The U.S. equity market has finally come to the light at the end of the commissions tunnel – growth in broker-dealer fees during the last year.
For the 12 months ending February 2014, the pool of U.S. cash equity commissions increased 10 percent to $10.34 billion from $9.30 billion, according to Greenwich Associates, an equity market consultancy. All-in commission rates also grew slightly for the first time in five years also, ticking up just over 2 percent from 2013 levels.
This is the first time there has been growth in institutional brokerage commissions generated by U.S. equity trades in five years, in 2014 from 2013.
This increase, Greenwich said, was driven largely by investors’ thirst for content-written research, corporate access, market color and analytics providing insight into where their orders are going and where their executions are ultimately coming from. In fact, 80 percent of the commission wallet increase came from spending on research and other related services.
Research, still drives the bus.
The Greenwich findings are from several recent studies, based on 590 interviews with U.S. institutional equity traders and portfolio managers in the first quarter of 2014. The interviews also found that mid-tier brokers have gained share on the bulge bracket, providing both sector specific trading and research services to institutional clients.
But when assessing combined high-touch and low-touch commission flows, the top nine firms still control an aggregate 64 percent share of commission.
“While bulge bracket providers have seen their presence in U.S. equity research eroded, they have done a much better job protecting their actual commission share in trading-the engine of revenues and profits in the equities business,” said Jay Bennett , managing director at Greenwich Associates.
However, the growth in commissions is tempered by the fact that the consultancy found there has been little-to-no growth in electronic trading.
Electronic trades accounted for 37 percent of institutional trading volume in U.S. equities from 2013 to 2014, essentially unchanged from 36 percent the prior year. While the demand for content largely explains the continued share of flow directed to high-touch channels, the lack of growth seen in electronic trading over the period initially appears counterintuitive.
Buyside trading desks are resource constrained, averaging just under four traders according to Greenwich Associates Trading-Desk Optimization Study. Fewer traders handling more flow means increased interest in trading electronically. Due to similar resource constraints and shifting business models, top-tier brokers are encouraging the e-trading behavior investors are asking for. Given this perfect match of incentives, supply and demand should lead to continued e-trading growth. However, despite the buy side’s best intentions, the need for content and other related factors have kept e-trading levels well below expectations.
The sellside competitive landscape also showed signs of its continued evolution, Greeniwch reported. While the top tier still sees the majority of the flow, Greenwich Associates data shows a strong trend towards mid-tier brokers for both execution and research. In 2007 the bulge bracket had a 78 percent share of trading and 71 percent share of research. Now in 2014, the bulge bracket now has only 64 percent of trading and 53 percent of research, with mid-sized/regional brokers and sector specialists benefiting.
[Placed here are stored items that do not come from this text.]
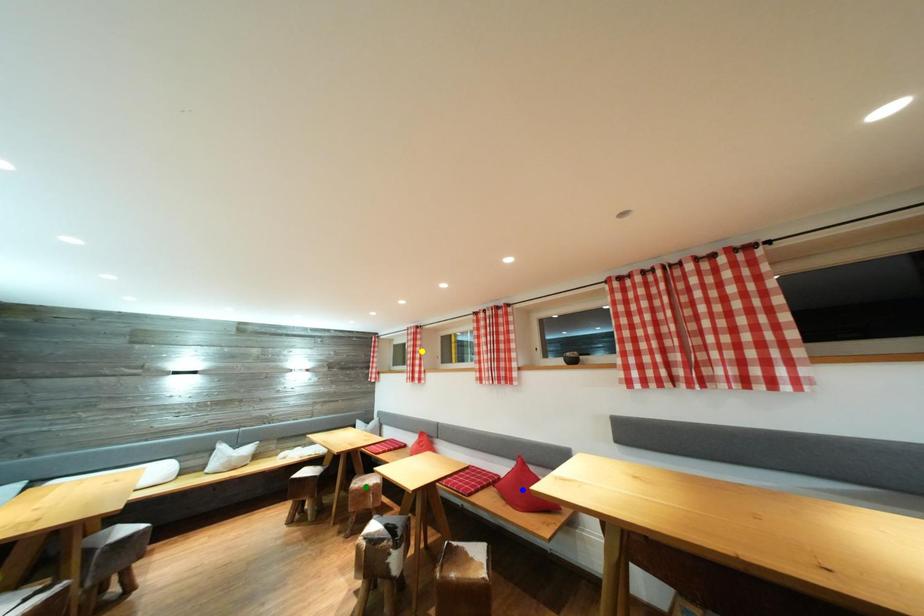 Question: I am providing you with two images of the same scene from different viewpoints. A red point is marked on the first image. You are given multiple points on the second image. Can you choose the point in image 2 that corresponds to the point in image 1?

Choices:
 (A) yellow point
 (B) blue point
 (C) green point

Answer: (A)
The importance of mid-tier brokers is the most noticeable in research, as they now account for 40 percent of the research wallet. When asked which firms are most important for small/mid-cap research and advisory, of the top 10 firms cited by investors seven fall into the mid-tier bucket.
“Investors don’t want a jack-of-all-trades, they want a master-of-one,” said Kevin McPartland, Greenwich Associates head of market structure and technology research.
At first glance, McPartland said this shift seems cause for concern for bulge bracket firms. “After all, big banks have endured margin compression brought on by new capital requirements, shrinkage of formerly high-profit fixed income, currency and commodities (FICC) businesses and a general slowdown in revenues from trading. The loss of share in a cornerstone investment banking function such as equity trading and research could be seen as just one more piece of bad news.”